Accumulator: protects the compressor from liquid flood-back.
3) Control & Operating Modes
Modes: Cooling, Heating, Dry, Fan, Auto.
Auto mode selects cooling or heating based on room temperature and setpoint.
Timers (On/Off/Sleep/Program) adjust operation and setpoint trajectories.
4) Indoor Airflow Management
Cooling/Dry: fan speed steps based on room/setpoint delta.
Dry: intermittent indoor-fan operation synchronized with compressor cycling.
Heating: fan ramps with coil temperature to prevent cold draft.
Louvers: default horizontal in cooling/dry and downward in heating; swing ranges vary by model.

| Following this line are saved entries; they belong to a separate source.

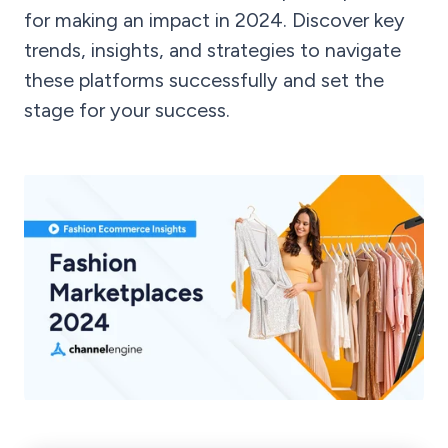
for making an impact in 2024. Discover key
trends, insights, and strategies to navigate
these platforms successfully and set the
stage for your success.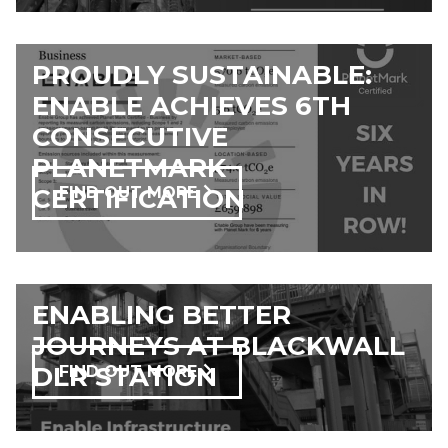
PROUDLY SUSTAINABLE:
ENABLE ACHIEVES 6TH
CONSECUTIVE
PLANETMARK
CERTIFICATION
FIND OUT MORE
ENABLING BETTER
JOURNEYS AT BLACKWALL
DLR STATION
FIND OUT MORE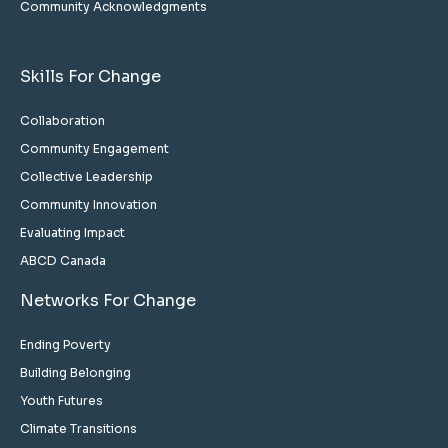
Community Acknowledgments
Skills For Change
Collaboration
Community Engagement
Collective Leadership
Community Innovation
Evaluating Impact
ABCD Canada
Networks For Change
Ending Poverty
Building Belonging
Youth Futures
Climate Transitions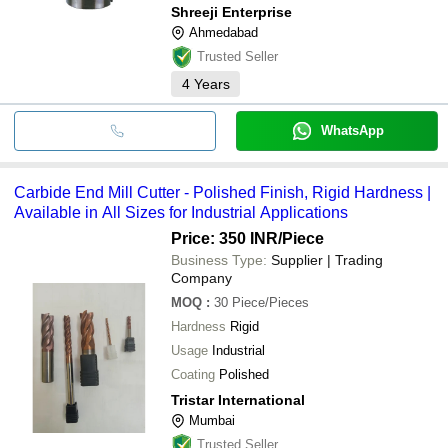
Shreeji Enterprise
Ahmedabad
Trusted Seller
4
Years
WhatsApp
Carbide End Mill Cutter - Polished Finish, Rigid Hardness |
Available in All Sizes for Industrial Applications
Price: 350 INR
/Piece
Business Type:
Supplier | Trading
Company
MOQ
:
30
Piece/Pieces
Hardness
Rigid
Usage
Industrial
Coating
Polished
Tristar International
Mumbai
Trusted Seller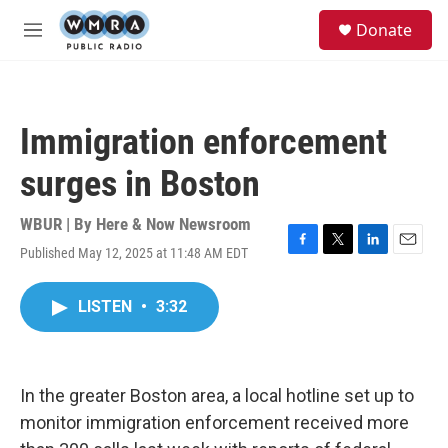
Skip to main content
S
Donate
e
M
a
e
r
n
c
u
h
Immigration enforcement
u
e
surges in Boston
r
y
WBUR | By
Here & Now Newsroom
Published May 12, 2025 at 11:48 AM EDT
F
T
L
E
a
w
i
m
c
i
n
a
LISTEN
•
3:32
e
t
k
i
b
t
e
l
o
e
d
o
r
I
k
n
In the greater Boston area, a local hotline set up to
monitor immigration enforcement received more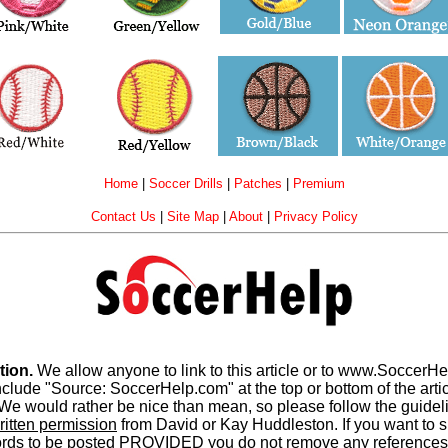
Home
|
Soccer Drills
|
Patches
|
Premium
Contact Us
|
Site Map
|
About
|
Privacy Policy
tion.
We allow anyone to link to this article or to www.SoccerH
e "Source: SoccerHelp.com" at the top or bottom of the article
e would rather be nice than mean, so please follow the guideli
ritten permission
from David or Kay Huddleston. If you want to sh
words to be posted PROVIDED you do not remove any references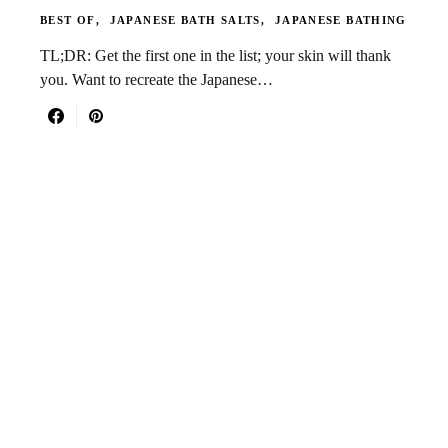
BEST OF
JAPANESE BATH SALTS
JAPANESE BATHING
TL;DR: Get the first one in the list; your skin will thank
you. Want to recreate the Japanese…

5) Room-Temperature Control Logic
Controller compares room temperature (TR) to setpoint (TS) and sequences compressor, outdoor fan, and indoor fan.
Anti-short-cycle timers (typically ~3 minutes) protect the compressor from rapid restarts.
6) Automatic Protections
Anti-icing (cooling): reduces frequency or pauses to avoid indoor-coil freeze.

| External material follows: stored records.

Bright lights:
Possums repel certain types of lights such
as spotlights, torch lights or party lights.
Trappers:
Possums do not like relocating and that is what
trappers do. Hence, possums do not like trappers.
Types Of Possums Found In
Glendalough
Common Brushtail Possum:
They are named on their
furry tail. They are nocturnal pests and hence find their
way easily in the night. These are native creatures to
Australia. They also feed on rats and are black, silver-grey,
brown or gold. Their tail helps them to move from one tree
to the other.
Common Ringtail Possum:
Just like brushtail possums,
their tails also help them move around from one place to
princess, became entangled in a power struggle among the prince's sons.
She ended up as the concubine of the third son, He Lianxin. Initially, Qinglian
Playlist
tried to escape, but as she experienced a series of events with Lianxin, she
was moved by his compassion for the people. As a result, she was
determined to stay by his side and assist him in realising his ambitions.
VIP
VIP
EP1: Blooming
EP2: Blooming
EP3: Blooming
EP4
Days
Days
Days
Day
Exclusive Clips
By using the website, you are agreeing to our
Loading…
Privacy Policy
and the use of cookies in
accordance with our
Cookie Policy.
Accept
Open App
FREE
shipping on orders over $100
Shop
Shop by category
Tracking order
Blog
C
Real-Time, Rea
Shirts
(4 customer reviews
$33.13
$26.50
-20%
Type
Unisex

Heating overload: staged responses as indoor-pipe temperature rises.
Cold-draft prevention: delays/limits indoor fan at heat start-up.
Auto-defrost: frost judgement triggers valve shift and controlled defrost, then resumes heating.

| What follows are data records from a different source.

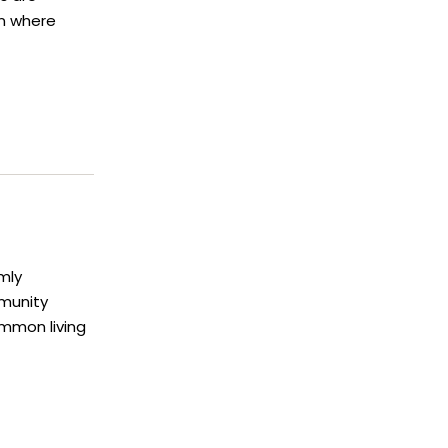
en where
mly
munity
mmon living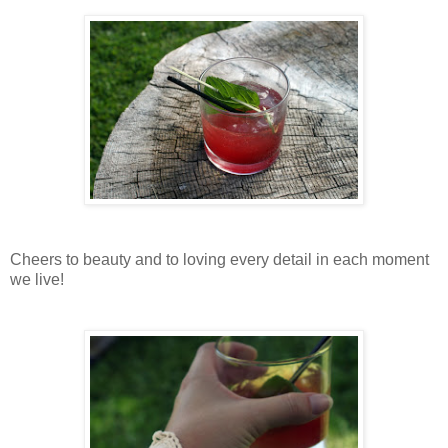
Cheers to beauty and to loving every detail in each moment
we live!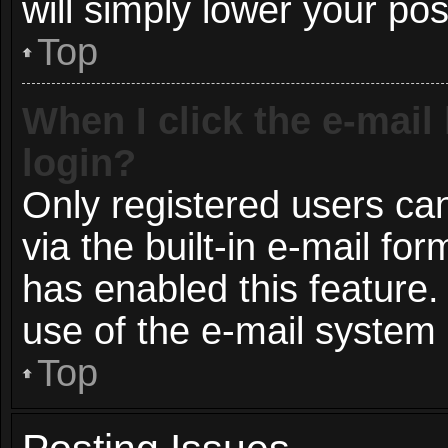
will simply lower your pos
Top
When I click the e-mail 
login?
Only registered users can
via the built-in e-mail for
has enabled this feature.
use of the e-mail syste
Top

7) Indicator Lamps & Thermistors
Lamp behavior tables classify faults for first-pass triage.
Thermistor reference tables (room/pipe, outdoor coil/ambient, discharge) support bench testing and verification.
8) Troubleshooting Framework
Root-cause domains: operation misuse, environment, installation, maintenance, electrical circuit, and refrigerant system.
No operation / no lights: check supply, fuses, low-voltage rails, reset circuit, and controller inputs.
Indoor fan inoperative: inspect capacitor/coil, bearings, drive components, and controller output.
Outdoor fan inoperative: confirm drive signals and motor health.
Compressor inoperative: verify relays/drives, overloads, terminal voltages, and mechanical condition.
Poor cooling/heating: assess airflow, load, charge, restrictions; use ΔT and pressure reasoning.
Noise/Vibration: check mounting, piping contact, fans/bearings, 4-way valve, compressor mounts.
Water leakage (cooling): check leveling, drain route, trap, and filters.
9) Installation Highlights (Legacy Guidance)
Match capacity to room size; respect maximum line lengths and height differences.
Calculate additional refrigerant charge vs pipe length where required.
Follow flaring/connection procedures and correct flare-nut torque values.
10) Service Best Practices
Respect anti-short-cycle timers before restarting.
Log baseline commissioning data (pressures, ΔT, fan speeds, input current).
Validate thermistors against reference tables before replacing PCBs.
Treat icing/overload and defrost events as normal protective behavior unless persistent under nominal conditions.